Ex-Nationalspieler Stefan Effenberg glaubt nicht an eine erfolgreiche Champions-League-Saison der Bundesligisten. Schon im vergangenen Jahr scheiterten alle deutschen Vertreter bis auf den FC Bayern München früh.

Erlebe die Champions League live auf DAZN. Jetzt Gratismonat sichern!

"Natürlich müssen wir uns darauf einstellen, dass es wieder in einem Desaster endet und dass nur der FC Bayern uns würdig vertreten wird. Das ist ja auch der einzige Verein mit dem Anspruch, das zu tun", schrieb Effenberg in seiner Kolumne bei t-online. "Was haben denn Schalke, Dortmund oder Hoffenheim für Ansprüche? Die werden durchweg die Aussage tätigen, dass sie in Europa überwintern wollen. Und das wird eng", fügte er hinzu.

Effenberg: Deutsche Klubs sind auf dem Transfermarkt nicht aktiv genug

Grund für seine Skepsis ist das zaghafte Verhalten der deutschen Vereine auf dem Transfermarkt. "Die Qualität wird immer schlechter. Wenn ich mir die Transfers der Bundesligisten anschaue, fällt auf: Der namhafteste Spieler, der von außen dazu gekommen ist, ist Axel Witsel beim BVB. Das ist zweifellos ein richtig guter Spieler, aber er kommt von Tianjin Quanjian aus China und hat noch nie in einer europäischen Top-Liga gespielt", schrieb Effenberg. Der BVB verpflichtete den belgischen Nationalspieler für 20 Millionen Euro.
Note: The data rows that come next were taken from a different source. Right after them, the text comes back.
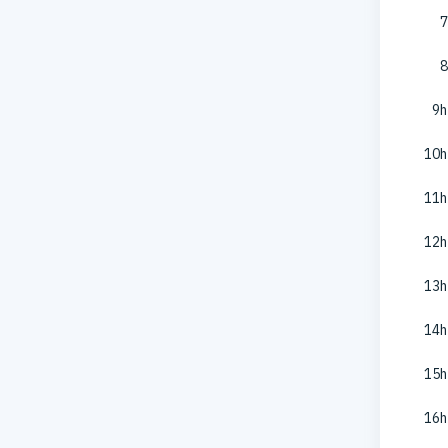
7
8
9h
10h
11h
12h
13h
14h
15h
16h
Laut Effenberg ist die Bundesliga "aktuell nicht attraktiv für Top-Spieler. Und deshalb bin ich mir auch sicher, dass der Rückstand der Bundesliga zur Premier League und zu den anderen Top-Ligen erheblich größer wird." Bereits in der vergangenen Saison büßte Deutschland in der Fünfjahreswertung deutlich Punkte im Vergleich zu den anderen großen europäischen Ligen ein.